La possibilità di effettuare un vero e proprio scatto in avanti che ben presto si tramuterà in una corsa a perdifiato (utile per sfondare porte e cancelli precedentemente bloccati), oltre al wall jump, alla scivolata e tutta una piccola serie di altre (utilissime) abilità secondarie, vi avranno fatto capire che Indivisible non è certo un titolo per chi non mastica – da parecchio – il genere dei metroidvania. Abbiamo davvero perso il conto delle morti accidentali in cui siamo incappati durante l’ora di gioco a Colonia, cosa che – nonostante un iniziale senso di frustrazione – si è presto tramutata in soddisfazione non appena una certa confidenza con il sistema di controllo ci ha permesso di superare i passaggi più angusti.

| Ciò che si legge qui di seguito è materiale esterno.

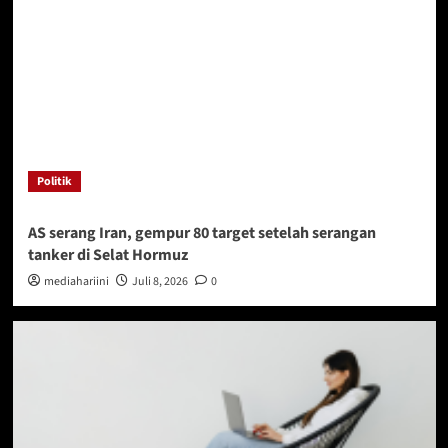
Politik
AS serang Iran, gempur 80 target setelah serangan
tanker di Selat Hormuz
mediahariini
Juli 8, 2026
0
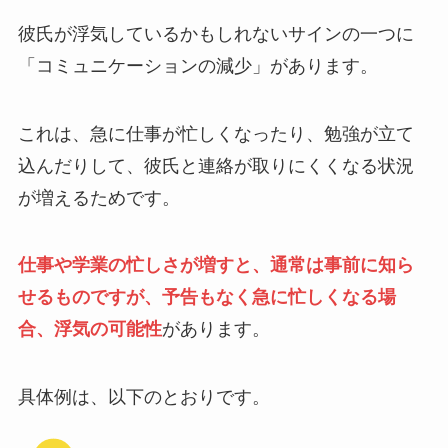
彼氏が浮気しているかもしれないサインの一つに
「コミュニケーションの減少」があります。
これは、急に仕事が忙しくなったり、勉強が立て
込んだりして、彼氏と連絡が取りにくくなる状況
が増えるためです。
仕事や学業の忙しさが増すと、通常は事前に知ら
せるものですが、予告もなく急に忙しくなる場
合、浮気の可能性
があります。
具体例は、以下のとおりです。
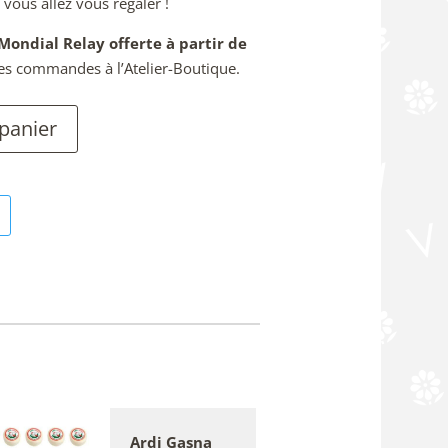
vous allez vous régaler !
Mondial Relay offerte à partir de
 des commandes à l’Atelier-Boutique.
 panier
Ardi Gasna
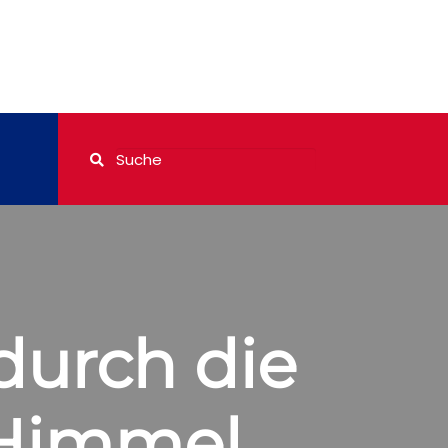
durch die
 Himmel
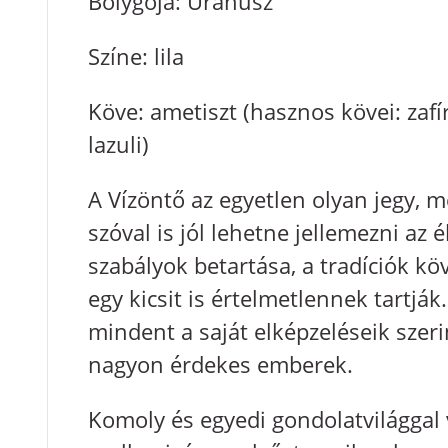
Bolygója: Uránusz
Színe: lila
Köve: ametiszt (hasznos kövei: zafír
lazuli)
A Vízöntő az egyetlen olyan jegy, 
szóval is jól lehetne jellemezni az 
szabályok betartása, a tradíciók k
egy kicsit is értelmetlennek tartják
mindent a saját elképzeléseik szeri
nagyon érdekes emberek.
Komoly és egyedi gondolatvilágga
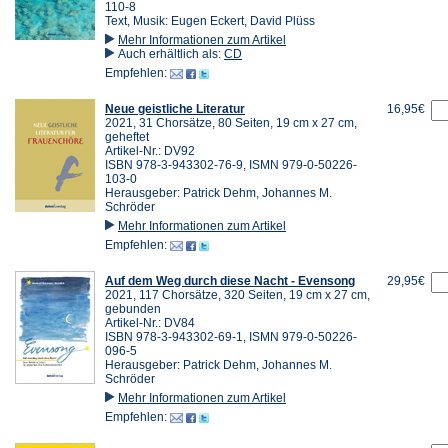
110-8
Text, Musik: Eugen Eckert, David Plüss
Mehr Informationen zum Artikel
Auch erhältlich als:
CD
Empfehlen:
Neue geistliche Literatur
16,95€
2021, 31 Chorsätze, 80 Seiten, 19 cm x 27 cm,
geheftet
Artikel-Nr.: DV92
ISBN 978-3-943302-76-9, ISMN 979-0-50226-
103-0
Herausgeber: Patrick Dehm, Johannes M.
Schröder
Mehr Informationen zum Artikel
Empfehlen:
Auf dem Weg durch diese Nacht - Evensong
29,95€
2021, 117 Chorsätze, 320 Seiten, 19 cm x 27 cm,
gebunden
Artikel-Nr.: DV84
ISBN 978-3-943302-69-1, ISMN 979-0-50226-
096-5
Herausgeber: Patrick Dehm, Johannes M.
Schröder
Mehr Informationen zum Artikel
Empfehlen:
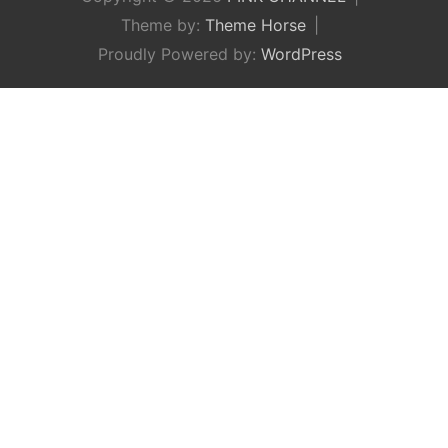
Theme by:
Theme Horse
Proudly Powered by:
WordPress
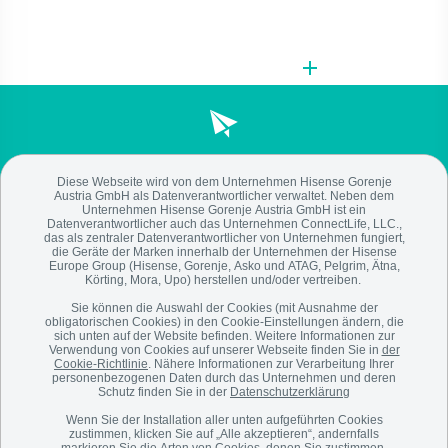
Gorenje Newsletter
Diese Webseite wird von dem Unternehmen Hisense Gorenje
Auf dem Laufenden bleiben!
Austria GmbH als Datenverantwortlicher verwaltet. Neben dem
Unternehmen Hisense Gorenje Austria GmbH ist ein
Datenverantwortlicher auch das Unternehmen ConnectLife, LLC.,
JETZT ABONNIEREN!
das als zentraler Datenverantwortlicher von Unternehmen fungiert,
die Geräte der Marken innerhalb der Unternehmen der Hisense
Europe Group (Hisense, Gorenje, Asko und ATAG, Pelgrim, Ätna,
Körting, Mora, Upo) herstellen und/oder vertreiben.
Sie können die Auswahl der Cookies (mit Ausnahme der
obligatorischen Cookies) in den Cookie-Einstellungen ändern, die
sich unten auf der Website befinden. Weitere Informationen zur
Verwendung von Cookies auf unserer Webseite finden Sie in
der
Cookie-Richtlinie
. Nähere Informationen zur Verarbeitung Ihrer
personenbezogenen Daten durch das Unternehmen und deren
Schutz finden Sie in der
Datenschutzerklärung
ÜBER UNS
Wenn Sie der Installation aller unten aufgeführten Cookies
zustimmen, klicken Sie auf „Alle akzeptieren“, andernfalls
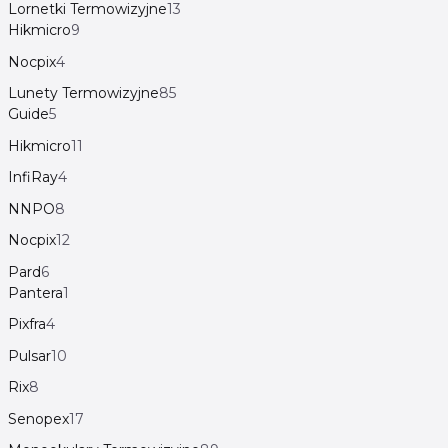
Lornetki Termowizyjne
13
Hikmicro
9
Nocpix
4
Lunety Termowizyjne
85
Guide
5
Hikmicro
11
InfiRay
4
NNPO
8
Nocpix
12
Pard
6
Pantera
1
Pixfra
4
Pulsar
10
Rix
8
Senopex
17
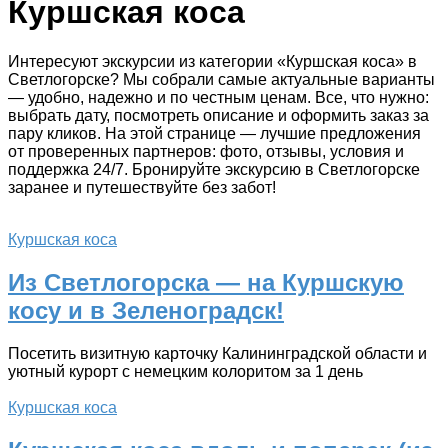
Куршская коса
Интересуют экскурсии из категории «Куршская коса» в
Светлогорске? Мы собрали самые актуальные варианты
— удобно, надежно и по честным ценам. Все, что нужно:
выбрать дату, посмотреть описание и оформить заказ за
пару кликов. На этой странице — лучшие предложения
от проверенных партнеров: фото, отзывы, условия и
поддержка 24/7. Бронируйте экскурсию в Светлогорске
заранее и путешествуйте без забот!
Куршская коса
Из Светлогорска — на Куршскую
косу и в Зеленоградск!
Посетить визитную карточку Калининградской области и
уютный курорт с немецким колоритом за 1 день
Куршская коса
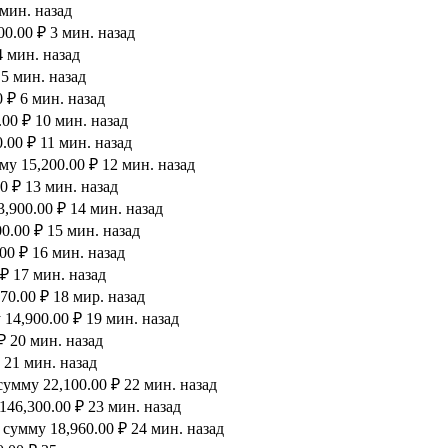
 мин. назад
0.00 ₽ 3 мин. назад
4 мин. назад
 5 мин. назад
 ₽ 6 мин. назад
00 ₽ 10 мин. назад
.00 ₽ 11 мин. назад
у 15,200.00 ₽ 12 мин. назад
0 ₽ 13 мин. назад
,900.00 ₽ 14 мин. назад
0.00 ₽ 15 мин. назад
00 ₽ 16 мин. назад
₽ 17 мин. назад
0.00 ₽ 18 мир. назад
14,900.00 ₽ 19 мин. назад
₽ 20 мин. назад
 21 мин. назад
умму 22,100.00 ₽ 22 мин. назад
46,300.00 ₽ 23 мин. назад
сумму 18,960.00 ₽ 24 мин. назад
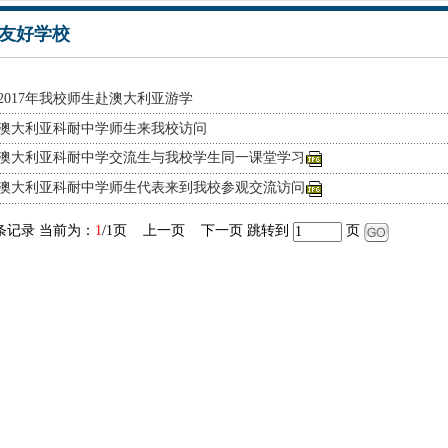
友好学校
2017年我校师生赴澳大利亚游学
澳大利亚科耐中学师生来我校访问
澳大利亚科耐中学交流生与我校学生同一课堂学习
澳大利亚科耐中学师生代表来到我校参观交流访问
条记录 当前为：
1
/1页
上一页
下一页 跳转到
页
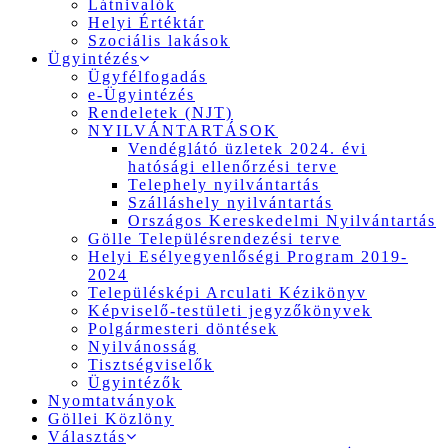
Látnivalók
Helyi Értéktár
Szociális lakások
Ügyintézés
Ügyfélfogadás
e-Ügyintézés
Rendeletek (NJT)
NYILVÁNTARTÁSOK
Vendéglátó üzletek 2024. évi
hatósági ellenőrzési terve
Telephely nyilvántartás
Szálláshely nyilvántartás
Országos Kereskedelmi Nyilvántartás
Gölle Településrendezési terve
Helyi Esélyegyenlőségi Program 2019-
2024
Településképi Arculati Kézikönyv
Képviselő-testületi jegyzőkönyvek
Polgármesteri döntések
Nyilvánosság
Tisztségviselők
Ügyintézők
Nyomtatványok
Göllei Közlöny
Választás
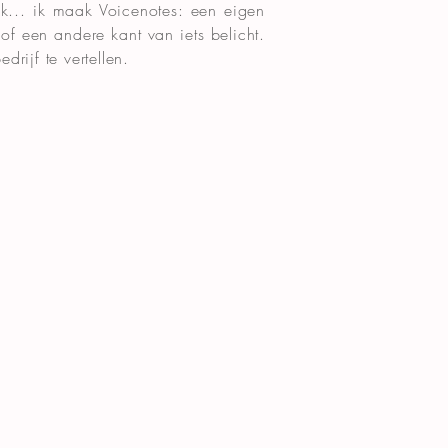
.. ik maak Voicenotes: een eigen
f een andere kant van iets belicht.
drijf te vertellen.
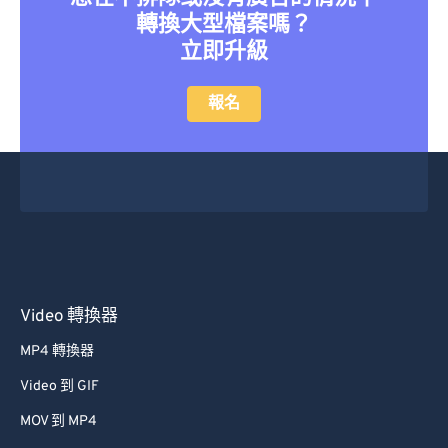
轉換大型檔案嗎？
立即升級
報名
Video 轉換器
MP4 轉換器
Video 到 GIF
MOV 到 MP4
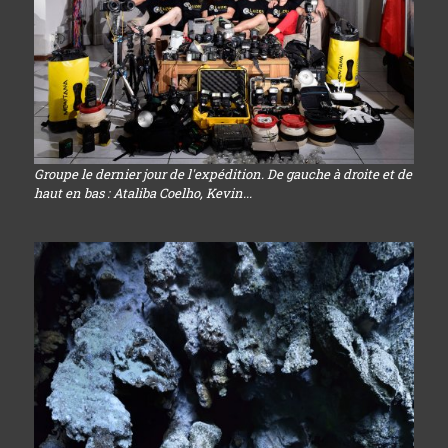
Groupe le dernier jour de l'expédition. De gauche à droite et de
haut en bas : Ataliba Coelho, Kevin...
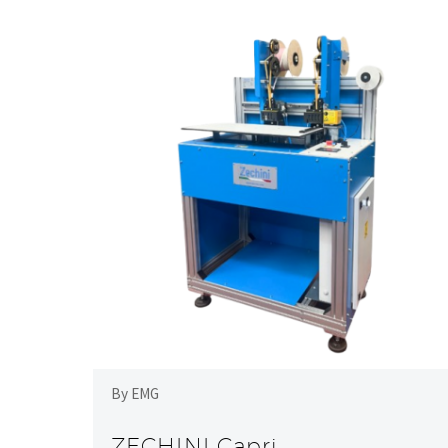
By EMG
ZECHINI Capri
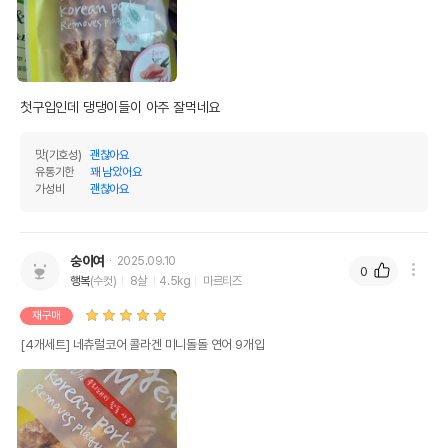
첫구입인데 댕댕이들이 아주 잘먹네요
맛(기호성)
괜찮아요
유통기한
꽤 남았어요
가성비
괜찮아요
숭이여
2025.09.10
0
행복
(수컷)
8살
4.5kg
마르티즈
재구매
[4개세트] 네츄럴코어 콜라겐 미니돌돌 연어 9개입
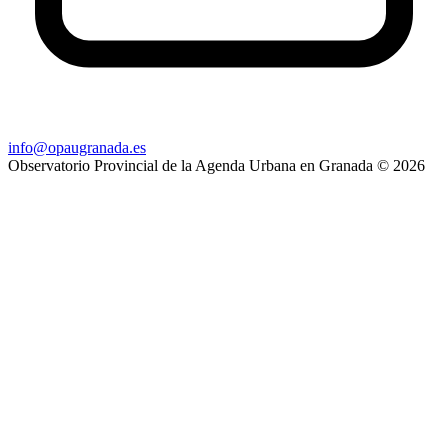
info@opaugranada.es
Observatorio Provincial de la Agenda Urbana en Granada
© 2026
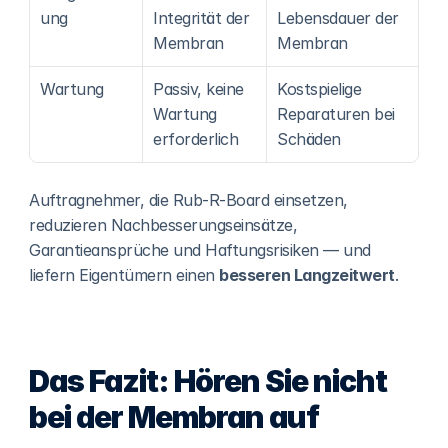
ung
Integrität der 
Lebensdauer der 
Membran
Membran
Wartung
Passiv, keine 
Kostspielige 
Wartung 
Reparaturen bei 
erforderlich
Schäden
Auftragnehmer, die Rub-R-Board einsetzen, 
reduzieren Nachbesserungseinsätze, 
Garantieansprüche und Haftungsrisiken — und 
liefern Eigentümern einen 
besseren Langzeitwert
.
Das Fazit: Hören Sie nicht 
bei der Membran auf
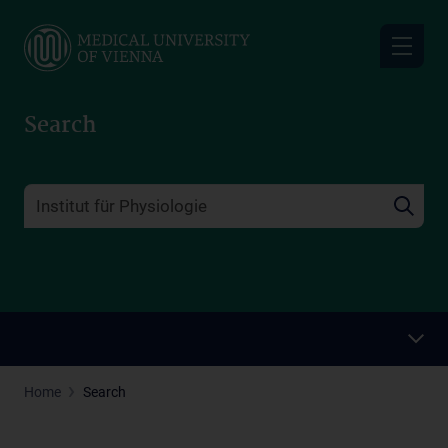
Skip
to
main
content
Search
Home
Search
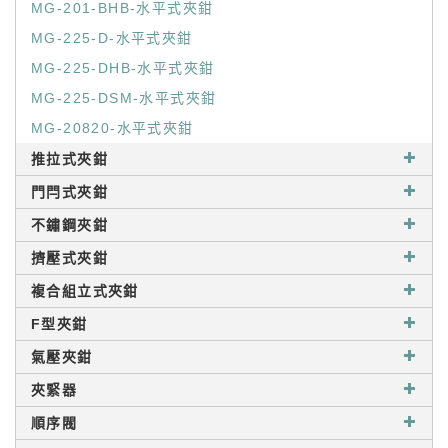
MG-201-BHB-水平式夾鉗
MG-225-D-水平式夾鉗
MG-225-DHB-水平式夾鉗
MG-225-DSM-水平式夾鉗
MG-20820-水平式夾鉗
推拉式夾鉗
門閂式夾鉗
不鏽鋼夾鉗
擠壓式夾鉗
複合組立式夾鉗
F型夾鉗
氣壓夾鉗
夾緊器
順序閥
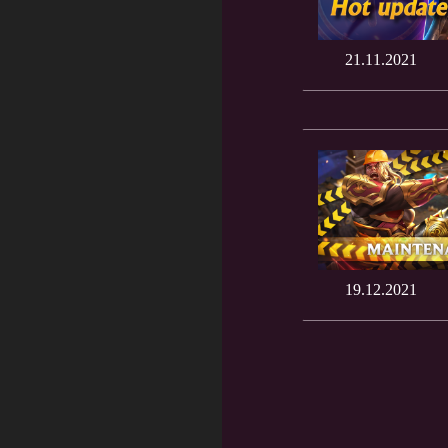
21.11.2021
19.12.2021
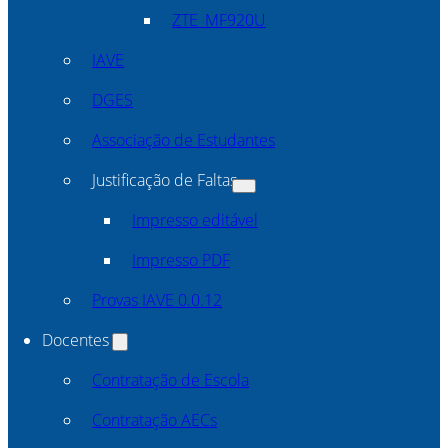
ZTE_MF920U
IAVE
DGES
Associação de Estudantes
Justificação de Faltas
Impresso editável
Impresso PDF
Provas IAVE 0.0.12
Docentes
Contratação de Escola
Contratação AECs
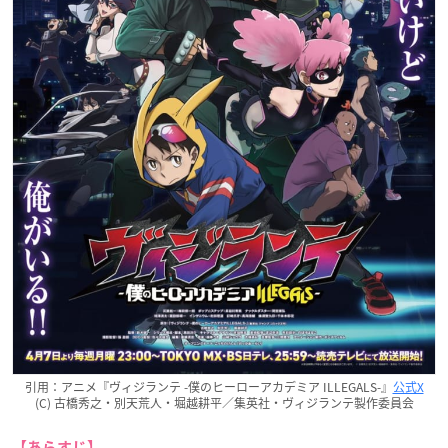
引用：アニメ『ヴィジランテ -僕のヒーローアカデミア ILLEGALS-』
公式X
(C) 古橋秀之・別天荒人・堀越耕平／集英社・ヴィジランテ製作委員会
【あらすじ】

Poiché si sa, la pratica rende perfetti.

Discorso a parte per il sistema di combattimento contro i vari nemici che incontreremo sul nostro cammino: strutturato come un gioco di ruolo di matrice nipponica, il combat system si pone a metà strada tra un Valkyrie Profile e un classico action RPG, proponendo meccaniche ludiche piuttosto basilari, tra combo, mosse speciali, parrying e ogni genere di abilità classica di un battle system di stampo giapponese. Fondato interamente sull’utilizzo in contemporanea di quattro combattenti in tempo reale, il sistema a turni di Indivisible ci consente di adottare diverse strategie per portare a casa la vittoria, nonostante una certa ripetitività – e lunghezza – degli scontri non ci hanno del tutto convinti, portandoci spesso a evitare i mostri incontrati lungo il cammino (sperando che nel gioco completo la varietà in tal senso non manchi).

+ Visivamente strepitoso.
+ Colonna sonora di gran classe.
- Fasi platform troppo frustranti
- Combattimenti a turni piuttosto ripetitivi.

Dopo una prima oretta di gioco, pad alla mano, Indivisible ci è parso un titolo davvero straordinario da vedere, ma forse non altrettanto perfetto da giocare. Il suo essere decisamente macchinoso nelle fasi puramente platform, unito a una certa ripetitività nel combat system a turni, fanno si che il titolo Lab Zero Games e 505 Games inciampi quando si tratta di estrarre gli artigli e proporre un’ossatura di gioco valida e compatta. In ogni caso, si tratta anche di un prodotto dal fascino indiscusso e potenzialmente molto interessante, da tenere sotto stretta osservazione in attesa della release prevista per il mese di ottobre 2019.